Tuesday, April 2, 2013

Earth's Sentence Wig




Early this morning before coffee I watched a BBC4 documentary called Edwardian Insects on Film, the story of Edwardian naturalist and pioneering filmmaker Percy Smith. Finally woken up, I made my first coffee and went off to read the internet with visions of dumb-bell juggling flies fresh in my mind, and a wonderful quote:

 Any fly will juggle. 
He has claws and pads 
on his feet and if you 
hold him on his back, 
he will catch anything 
you give him.

Which of course I've formatted as poetry here, because it is as good as any poetry I've seen anywhere, but then maybe the line breaks aren't necessary, or especially good, but the shape of
the poem echoes something I saw in another film, the second I watched this morning, which was a visit to the library / apartment of writer Thomas McEvilley posted by Ron Silliman as part of his usual dirge-like drum-beat postings of souls passing from the mortal coil.

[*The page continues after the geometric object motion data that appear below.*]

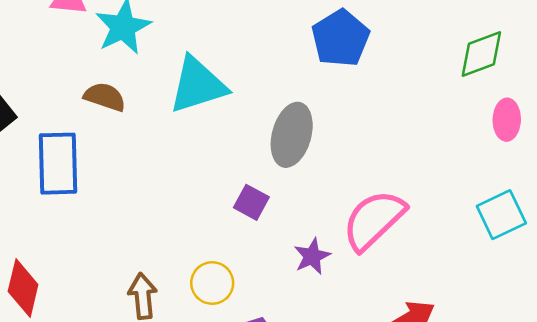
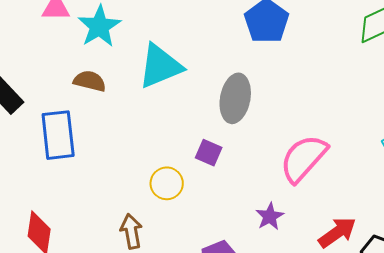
purple star: (312, 256) -> (270, 216), moved
yellow circle: (212, 283) -> (167, 183), moved

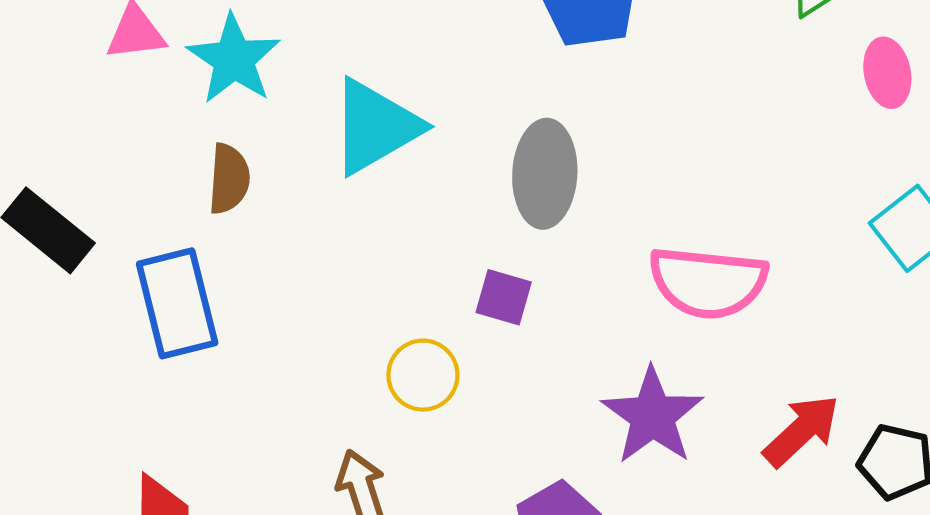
brown semicircle: (90, 81) -> (229, 179), turned 88
pink semicircle: (303, 158) -> (708, 282), turned -118
purple star: (270, 216) -> (653, 416), size x1.6

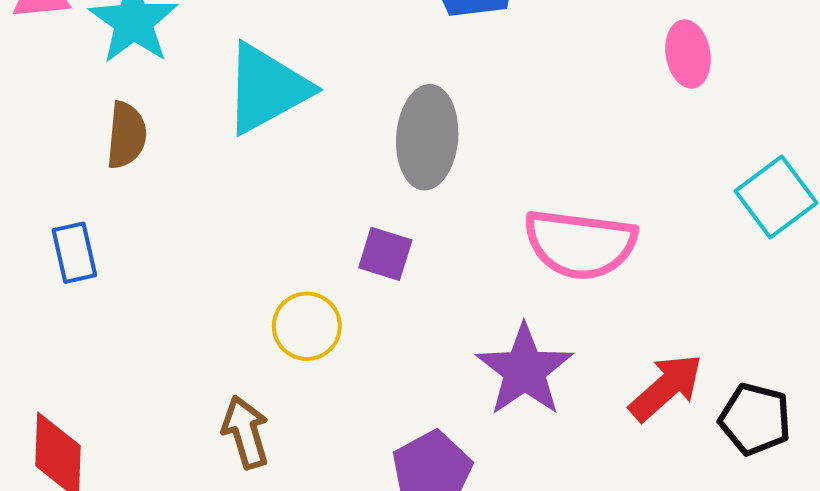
pink ellipse: (887, 73) -> (688, 54), moved
blue rectangle: (177, 303) -> (74, 253), size x0.6

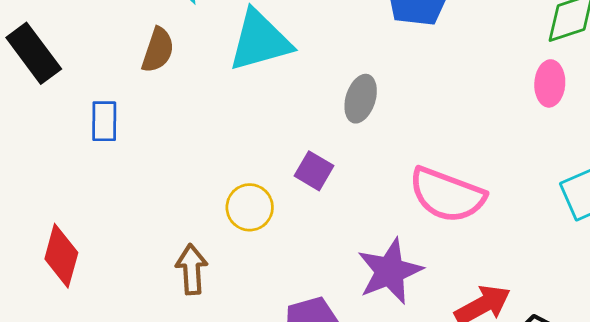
gray ellipse: (427, 137) -> (361, 99), size x0.7

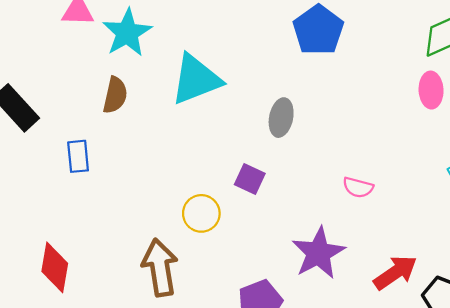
pink semicircle: (447, 195) -> (358, 187), size x0.5
brown arrow: (192, 269) -> (160, 268), size x1.4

I can't say I was completely unaware of McEvilley, but I think I was completely unaware, and so the poem does echo a bit the 'poem' McEvilley shows which James Lee Byars produced by asking a Japanese calligrapher to draw a boulder falling through space.



Then after I watched that film I hit upon the idea, that if the internal dialogue was a string, how long would it be, given that its uniformity and so forth were slightly prescribed so as to make it universal, and that that prescription would take the form of a person reading, or perhaps just talking. I chose the figure 150 words per minute. Then came averaging the global lifespan which was perhaps a bit of a tiresome exercise, but if you use the WLE website, you might come up with the value of 60. I make no claims for this figure, except that it provides a draft level scaffold on which to hang a nominal string length. There are 525,949 minutes in a year. 525,949 X 60 = 31,556,940 which means that there is a possible 4,733,541,000 words which as a string, if the average word length is 5 letters which gives you roughly two words per inch with a courier new 12 point font so that a 60 yr long string would be roughly 2,366,770,500 inches, or 37,354 miles and 585.00 yards. This means that a life string of words, roughly, on average, might wrap around the earth some four times with a bit left over.

Not sure what the thread was this morning, but my two cups of coffee are done, and I can go on about my reading, thinking I guess about a sort of beautifully wordy wig of collective strings whooshing around in space, Earth's Sentence Wig, ESW, for short. It is a fairly long-haired planet, I'd say, as planets go.